Sur fond d'appel à bâtir une "économie de guerre", les ministres de la Défense de l'Union européenne ont négocié mercredi un plan de livraisons à l'Ukraine d'obus et de munitions qui pourrait être porté à deux milliards d'euros.
L'armée ukrainienne, qui en tire des milliers chaque jour pour repousser l'envahisseur russe, ne cesse notamment d'alerter sur son manque criant d'obus de 155 mm pour ses canons.
"Notre priorité numéro un ce sont des systèmes de défense aérienne, ainsi que des munitions, des munitions, et encore des munitions", a de nouveau insisté le ministre ukrainien de la Défense, Oleksiï Reznikov.
Réunis à Stockholm avec le secrétaire général de l'Otan Jens Stoltenberg, ses homologues européens ont peaufiné un plan en trois volets, dont une donation d'un milliard d'euros d'obus à l'Ukraine, qui devrait être adopté le 20 mars.
L'objectif est d'accélérer la cadence, alors que l'armée ukrainienne est menacée d'encerclement sur le point chaud de Bakhmout, dans l'est du pays.
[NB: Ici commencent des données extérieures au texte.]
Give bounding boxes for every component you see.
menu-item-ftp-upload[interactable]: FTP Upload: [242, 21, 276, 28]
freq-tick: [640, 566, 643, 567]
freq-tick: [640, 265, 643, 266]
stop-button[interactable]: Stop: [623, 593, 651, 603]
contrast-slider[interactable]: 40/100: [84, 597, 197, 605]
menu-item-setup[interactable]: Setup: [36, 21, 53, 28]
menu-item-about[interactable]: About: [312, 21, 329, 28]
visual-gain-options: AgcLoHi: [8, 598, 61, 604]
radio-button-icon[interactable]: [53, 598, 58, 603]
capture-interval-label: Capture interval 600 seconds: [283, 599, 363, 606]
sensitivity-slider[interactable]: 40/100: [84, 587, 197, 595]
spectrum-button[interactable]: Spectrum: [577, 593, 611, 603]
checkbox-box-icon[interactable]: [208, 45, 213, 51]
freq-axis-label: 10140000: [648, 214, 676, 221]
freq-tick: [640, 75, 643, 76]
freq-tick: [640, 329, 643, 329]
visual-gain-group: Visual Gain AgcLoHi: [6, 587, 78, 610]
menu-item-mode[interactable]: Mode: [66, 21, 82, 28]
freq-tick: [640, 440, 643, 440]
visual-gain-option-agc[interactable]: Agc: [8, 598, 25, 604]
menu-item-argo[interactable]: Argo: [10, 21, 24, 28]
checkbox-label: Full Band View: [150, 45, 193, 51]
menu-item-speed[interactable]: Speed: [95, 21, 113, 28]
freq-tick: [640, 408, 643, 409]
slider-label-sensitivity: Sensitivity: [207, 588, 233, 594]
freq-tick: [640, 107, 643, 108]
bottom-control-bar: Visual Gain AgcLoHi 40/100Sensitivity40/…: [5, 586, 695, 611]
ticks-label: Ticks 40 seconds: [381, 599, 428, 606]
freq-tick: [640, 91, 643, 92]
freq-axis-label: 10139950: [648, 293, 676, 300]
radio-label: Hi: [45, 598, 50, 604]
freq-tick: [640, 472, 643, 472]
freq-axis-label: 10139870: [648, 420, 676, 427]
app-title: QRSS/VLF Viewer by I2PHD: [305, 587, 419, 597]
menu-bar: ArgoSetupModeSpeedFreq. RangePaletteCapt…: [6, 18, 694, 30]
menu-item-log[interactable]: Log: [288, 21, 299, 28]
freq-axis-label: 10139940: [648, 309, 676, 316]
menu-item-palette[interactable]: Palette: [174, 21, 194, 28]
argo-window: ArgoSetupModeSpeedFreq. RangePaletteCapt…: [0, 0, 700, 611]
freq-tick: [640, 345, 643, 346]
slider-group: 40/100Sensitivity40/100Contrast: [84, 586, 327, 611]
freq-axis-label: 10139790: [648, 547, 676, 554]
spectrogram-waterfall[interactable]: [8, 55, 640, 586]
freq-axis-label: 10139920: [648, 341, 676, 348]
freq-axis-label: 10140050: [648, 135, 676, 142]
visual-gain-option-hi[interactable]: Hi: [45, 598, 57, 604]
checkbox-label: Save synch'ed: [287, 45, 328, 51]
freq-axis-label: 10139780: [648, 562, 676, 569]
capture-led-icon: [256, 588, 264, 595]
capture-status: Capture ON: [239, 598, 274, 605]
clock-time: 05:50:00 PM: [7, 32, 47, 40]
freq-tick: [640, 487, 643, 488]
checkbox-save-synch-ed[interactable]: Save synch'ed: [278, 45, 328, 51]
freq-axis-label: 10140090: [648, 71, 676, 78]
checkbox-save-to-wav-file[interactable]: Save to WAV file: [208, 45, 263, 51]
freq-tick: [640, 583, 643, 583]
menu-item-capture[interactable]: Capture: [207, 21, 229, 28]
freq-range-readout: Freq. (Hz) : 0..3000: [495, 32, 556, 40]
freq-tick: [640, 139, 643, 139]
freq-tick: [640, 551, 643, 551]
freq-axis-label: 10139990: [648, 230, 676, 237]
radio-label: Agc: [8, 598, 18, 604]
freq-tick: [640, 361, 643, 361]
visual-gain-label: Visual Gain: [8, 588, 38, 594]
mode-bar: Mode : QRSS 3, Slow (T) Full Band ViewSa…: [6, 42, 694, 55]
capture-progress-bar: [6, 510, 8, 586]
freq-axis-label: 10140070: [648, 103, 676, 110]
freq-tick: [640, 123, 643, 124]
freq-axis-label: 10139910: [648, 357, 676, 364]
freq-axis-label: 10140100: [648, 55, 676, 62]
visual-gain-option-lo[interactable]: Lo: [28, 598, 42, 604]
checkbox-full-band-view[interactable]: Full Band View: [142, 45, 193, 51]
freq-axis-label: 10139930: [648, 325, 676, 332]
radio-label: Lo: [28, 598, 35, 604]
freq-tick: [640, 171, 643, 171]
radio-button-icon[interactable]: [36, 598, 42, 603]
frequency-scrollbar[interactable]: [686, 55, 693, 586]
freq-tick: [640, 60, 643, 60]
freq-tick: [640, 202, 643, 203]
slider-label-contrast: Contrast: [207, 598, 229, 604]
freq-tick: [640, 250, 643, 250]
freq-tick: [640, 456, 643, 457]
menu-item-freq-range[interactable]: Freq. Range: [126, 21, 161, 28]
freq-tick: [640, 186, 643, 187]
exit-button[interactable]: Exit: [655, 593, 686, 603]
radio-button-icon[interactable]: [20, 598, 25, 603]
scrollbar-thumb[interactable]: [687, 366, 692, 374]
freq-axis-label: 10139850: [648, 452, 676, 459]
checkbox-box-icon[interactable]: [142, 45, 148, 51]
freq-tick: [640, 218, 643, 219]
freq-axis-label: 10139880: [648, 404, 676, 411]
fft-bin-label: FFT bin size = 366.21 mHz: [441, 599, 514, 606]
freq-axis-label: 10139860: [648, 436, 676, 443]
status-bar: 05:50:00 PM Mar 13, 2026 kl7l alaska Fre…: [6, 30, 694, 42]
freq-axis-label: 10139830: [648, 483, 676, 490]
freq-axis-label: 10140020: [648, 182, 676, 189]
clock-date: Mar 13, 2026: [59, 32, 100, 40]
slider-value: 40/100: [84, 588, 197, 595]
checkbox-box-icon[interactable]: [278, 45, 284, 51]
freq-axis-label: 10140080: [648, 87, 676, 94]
Fondé sur des gros achats communs pour rassurer les industriels sur la pérennité des commandes, le projet vise à la fois à répondre aux besoins immédiats de Kiev et à doper les capacités de l'industrie de défense européenne à plus long terme.
Le premier volet, conçu par les diplomates de l'UE, vise à utiliser un milliard d'euros puisé dans la Facilité européenne pour la paix (FEP), afin de livrer d'ici quelques semaines des obus déjà en stocks dans les armées des Etats membres.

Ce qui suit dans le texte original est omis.